No trip to Iran would be complete without visiting some of the historical and desert towns of central Iran located in Isfahan Province, like the historic city of Naein, Meybod, and also the ancient city of Ardestan. Apart from the natural wonders of the central deserts of Iran like the picturesque landscapes of desert dunes, and their starry night sky at night, which you enjoy while visiting the Mesr Desert, Varzaneh Desert, etc., you will get amazed by the rich culture and the wonderful architecture of desert towns and their ancient history. The ancient Ardestan Town is one of the must–see towns that you should visit while you visit Iran.

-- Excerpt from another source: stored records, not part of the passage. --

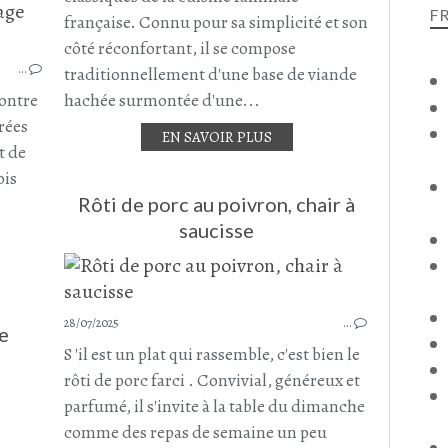
F
RATATOUILLE
française. Connu pour sa simplicité et son
COURGETTE
côté réconfortant, il se compose
POIVRON
…
traditionnellement d'une base de viande
POIVRON JAUNE
contre
hachée surmontée d'une...
POIVRON ROUGE
rées
EN SAVOIR PLUS
AUBERGINE
t de
BOEUF
ois
BOEUF HACHÉ
Rôti de porc au poivron, chair à
saucisse
28/07/2025
…
de
S 'il est un plat qui rassemble, c'est bien le
rôti de porc farci . Convivial, généreux et
parfumé, il s'invite à la table du dimanche
PÂTISSON
CHAIR À SAUCISSE
comme des repas de semaine un peu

Ardestan Town: Introduction
Ardestan Town is located in the north of Isfahan Province and in the south of the Salt Desert. Ardestan Town meets Semnan Province and Garmsar Town on the north, Kashan city on the west, and the historical city of Naein Town on the south, and the distance between this town and Isfahan city is 118 kilometers. So, besides its amazing attractions, being easily reachable from tourist cities like Kashan, Isfahan, and Yazd, makes Ardestan so worth visiting for history lovers. Ardestan Town has an altitude of about 1200 meters above sea level and has a warm and arid climate with very high temperatures during summer Karkas mountains are scattered in the south of the city.
The History of Ardestan Town
Based on Iranian myths and legends, Ardestan town was the birthplace of Kaveh the Blacksmith a 5000-year-old mythical character of Shahnameh, known for an uprising against Zahak. The historical Kaveh Garden of Kaboudan district is assigned to this heroic character and the two-story Qanat of Moun which is one of the most amazing samples of water engineering and was a vital construction in the life of people living in the desert, is believed to be constructed by him. Also, the construction of another Qanat named Arvaneh which provides the required water for agriculture in 5 different districts, is assigned to Arvan Shah, the first king of the legendary Pishdadian Dynasty.

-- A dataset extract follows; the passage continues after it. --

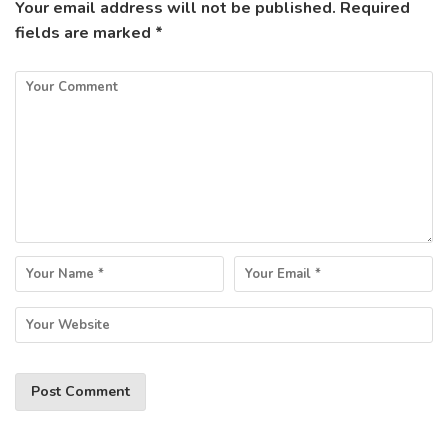
Your email address will not be published.
Required
fields are marked
*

Before Islam arrived in Iran and reached Ardestan, this town had many Zoroastrian fire temples like the famous Mehr Ardeshir fire temple, which was known as a strong city with a tower and 5 gates. During the fourth Hijri century Estakhri, the famous Iranian historian and cartographer, described Ardestan as a great and resilient city with a glorious Jaame Mosque, where people produced silk textiles and exported them to other countries. During the Buyid Dynasty, this city and Natanz were one governmental center ruled by Deylamian governors.

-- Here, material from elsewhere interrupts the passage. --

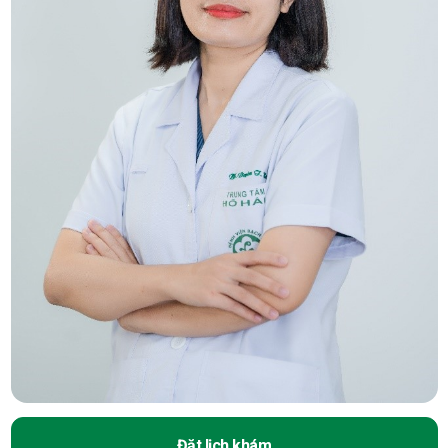
Đặt lịch khám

The historical place to visit in Ardestan Town
Ardestan Jaame Mosque
The Ardestan Jaame mosque which is one of the most significant four-ivani mosques of Iran, and one of the oldest ones, is located in the center of the Mahal district of Ardestan town and was constructed during the third Hijri Ghamari century over the remains of a Zoroastrian fire temple, like some other historical mosques in Iran, like the Jaame Atiq Mosque of Shiraz, and the Tarikhaneh Mosque of Damghan.
Some parts of the fire temple are still available in this Jaame Mosque. Ardestan Jaame Mosque was built based on Arabian mosques and is part of a collection of wonderful city constructions including a religious school, water cistern, bazaar, bathhouse, and city’s fortress. This mosque which was renovated many times during Buyid Dynasty is characterized by its unique feature of not having turquoise tiles and is fully made with clay adobes and bricks, and being the very first two-story mosque that was built in Iran during the Islamic era.
Qanat or aqueduct is a UNESCO listed and a genius invention of Iranians, that is a chain of underground water wells that transfer water from fountains to cities with an arid climate. The Moon Qanat is one of the most amazing Qanats of Iran and is located in one of the oldest districts of Ardestan town. Moon Qanat is a two-story construction with 800 years of antiquity.
This Qanat is 305 to 4 kilometers long with 30 water wells along its route, and the amazing fact that makes it wonderful is that the main water is 30 meters deep. Some historians believe that this Qanat was built during the Sassanid era, and some others say that it was built as a charity during the Islamic era. but what matters more is that this Qanat is still operating as it did on the first day, and the water transferred through the wells is fresh and cool.
Mehr Ardeshir Fire Temple of Ardestan
Islam entered Iran, and Zoroastrianism was the main religion in Iran, however, there is still a big population of Zoroastrians in Iran, especially in Yazd and Kerman. The central regions of Iran are home to heritages left from Zoroastrianism in Iran like fire temples. One of the most important fire temples in Iran is the Mehr Ardeshir Fire Temple of Ardestan that dates back to the Sassanid era and was built by the order of Bahman the son of Ardeshir, the king of the Sassanid Dynasty. Visiting this fire temple needs trekking to the top of a hill.
The brick-made bazaar of Zavareh is another attraction that you should visit around Ardestan. This historical bazaar was built during Seljuk Dynasty and is about 200 meters long with a conic roof. This bazaar is today abandoned however it is available for the visit.